# To buy or not to buy: Ruger P90 45 caliber



## mojowkng

1st post (read: be nice): I am being offered a Ruger P90 45 caliber stainless for $425 or best offer. Owner claims less than 50 rounds have gone through the unit. Any opinions on this model and price?
Thanks in advance,
Mojowkng


----------



## BeefyBeefo

They're good guns and practically tanks. The price seems a little high to me, but I don't really know the going rate for those Rugers. A search on Gunbroker or other sites should tell you how good the price is. Good luck with whatever you decide.

Welcome to the forum.


----------



## mojowkng

*To buy or not to buy: Ruger P90 45 caliber*



BeefyBeefo said:


> They're good guns and practically tanks. The price seems a little high to me, but I don't really know the going rate for those Rugers. A search on Gunbroker or other sites should tell you how good the price is. Good luck with whatever you decide.
> 
> Welcome to the forum.


Thanks for the input and tip on gunbroker.


----------



## Blkhawk73

If it matters any, they're to be taken out of production for 2011.


----------



## Shipwreck

I am not a huge fan of Ruger P series sights and triggers. But the gun is a well made design and is built like a tank, as stated above. Once again, that is a little high for a used RUger, even with only 50 rounds thru it.


----------



## EliWolfe

Shipwreck said:


> I am not a huge fan of Ruger P series sights and triggers. But the gun is a well made design and is built like a tank, as stated above. Once again, that is a little high for a used RUger, even with only 50 rounds thru it.

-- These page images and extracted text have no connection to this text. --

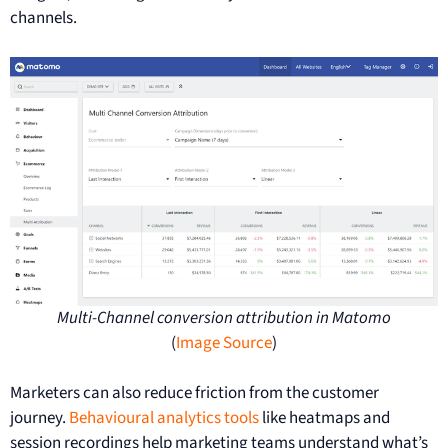
channels.
Multi-Channel conversion attribution in Matomo
(
Image Source
)
Marketers can also reduce friction from the customer
journey.
Behavioural analytics tools
like heatmaps and
session recordings help marketing teams understand what’s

Roger that on sights/trigger. Friend had an early one, a real clunker. But being Ruger, they seemed to have got the thing right now and I wouldn't mind a slightly "loose" .45 ACP that could double as a club if need be! Really, I like 'em fine at the right price.
Eli


----------



## k4swb

I've had 2 P90s. Sold the first KP90DC and bought a Glock 30. While I like the G30 just fine, I wished I had my P90 back so I bought another P90. The price sounds slightly high to me also but I'd probably go that high on a K (stainless)P90 DC (decock only). If you are comfortable taking the innards out, the trigger parts can be polished with Scotchbrite and it can be excellent.


----------